(Recorded data)

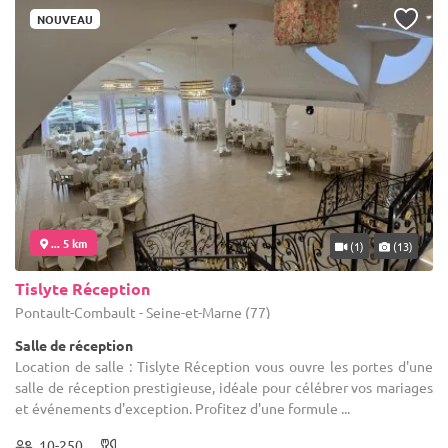
NOUVEAU
... 5 km
(1)
(13)
Tislyte Réception
Pontault-Combault - Seine-et-Marne (77)
Salle de réception
Location de salle : Tislyte Réception vous ouvre les portes d'une
salle de réception prestigieuse, idéale pour célébrer vos mariages
et événements d'exception. Profitez d'une formule ...
10-250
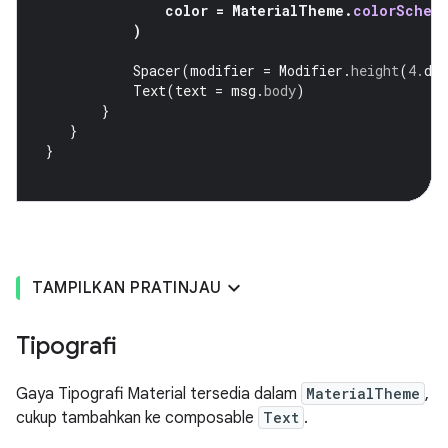
color
=
MaterialTheme
.
colorSchem
)
Spacer
(
modifier
=
Modifier
.
height
(
4.
dp
Text
(
text
=
msg
.
body
)
}
}
}
TAMPILKAN PRATINJAU
Tipografi
Gaya Tipografi Material tersedia dalam
MaterialTheme
,
cukup tambahkan ke composable
Text
.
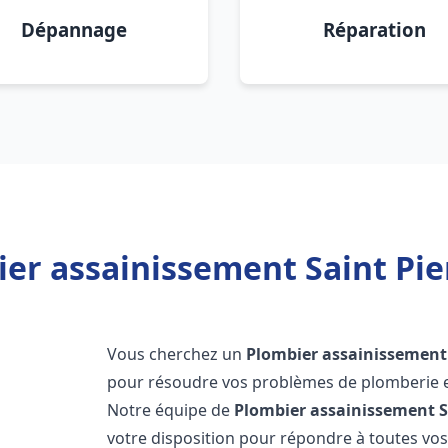
Dépannage
Réparation
er assainissement Saint Pie
Vous cherchez un
Plombier assainissement
pour résoudre vos problèmes de plomberie et
Notre équipe de
Plombier assainissement
S
votre disposition pour répondre à toutes v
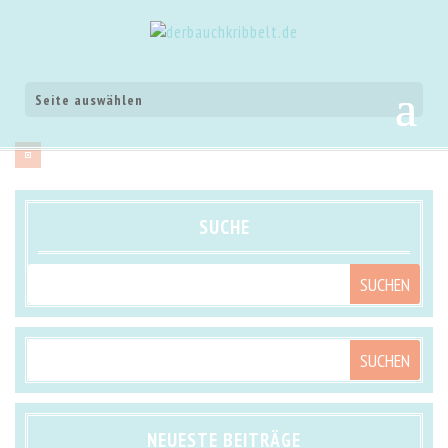
Seite auswählen
SUCHE
NEUESTE BEITRÄGE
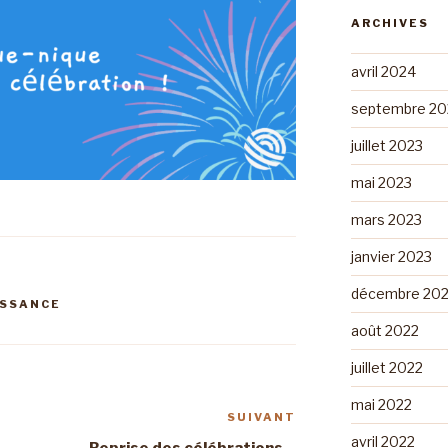
ARCHIVES
avril 2024
septembre 20
juillet 2023
mai 2023
mars 2023
janvier 2023
décembre 20
ISSANCE
août 2022
juillet 2022
mai 2022
SUIVANT
Article
avril 2022
suivant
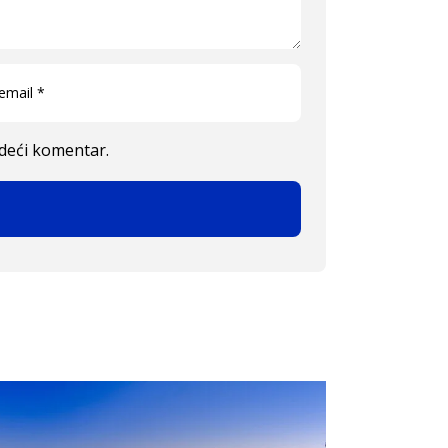
edeći komentar.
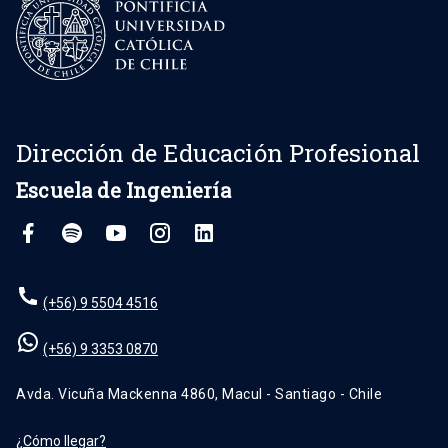
Dirección de Educación Profesional
Escuela de Ingeniería
(+56) 9 5504 4516
(+56) 9 3353 0870
Avda. Vicuña Mackenna 4860, Macul - Santiago - Chile
¿Cómo llegar?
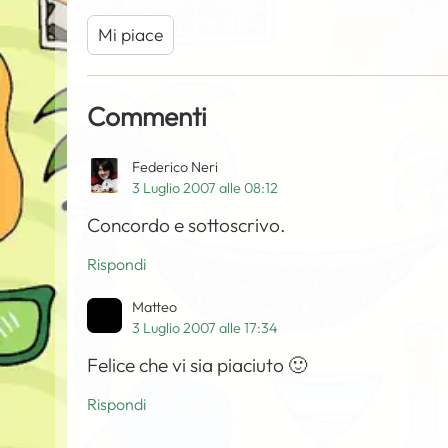
Mi piace
Commenti
Federico Neri
3 Luglio 2007 alle 08:12
Concordo e sottoscrivo.
Rispondi
Matteo
3 Luglio 2007 alle 17:34
Felice che vi sia piaciuto 🙂
Rispondi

• TASK DESCRIPTION:
Produce the lines from the first line of the entries through the line that contains "Escuela de Ingeniería", exactly, leaving the pictures behind.

• ANSWER SECTION:
NOUVEAU
... 5 km
(1)
(13)
Tislyte Réception
Pontault-Combault - Seine-et-Marne (77)
Salle de réception
Location de salle : Tislyte Réception vous ouvre les portes d'une
salle de réception prestigieuse, idéale pour célébrer vos mariages
et événements d'exception. Profitez d'une formule ...
10-250
color
=
MaterialTheme
.
colorSchem
)
Spacer
(
modifier
=
Modifier
.
height
(
4.
dp
Text
(
text
=
msg
.
body
)
}
}
}
TAMPILKAN PRATINJAU
Tipografi
Gaya Tipografi Material tersedia dalam
MaterialTheme
,
cukup tambahkan ke composable
Text
.
Dépannage
Réparation
er assainissement Saint Pie
Vous cherchez un
Plombier assainissement
pour résoudre vos problèmes de plomberie et
Notre équipe de
Plombier assainissement
S
votre disposition pour répondre à toutes v
Seite auswählen
SUCHE
NEUESTE BEITRÄGE
ARCHIVES
avril 2024
septembre 20
juillet 2023
mai 2023
mars 2023
janvier 2023
décembre 20
ISSANCE
août 2022
juillet 2022
mai 2022
SUIVANT
Article
avril 2022
suivant
edeći komentar.
Dirección de Educación Profesional
Escuela de Ingeniería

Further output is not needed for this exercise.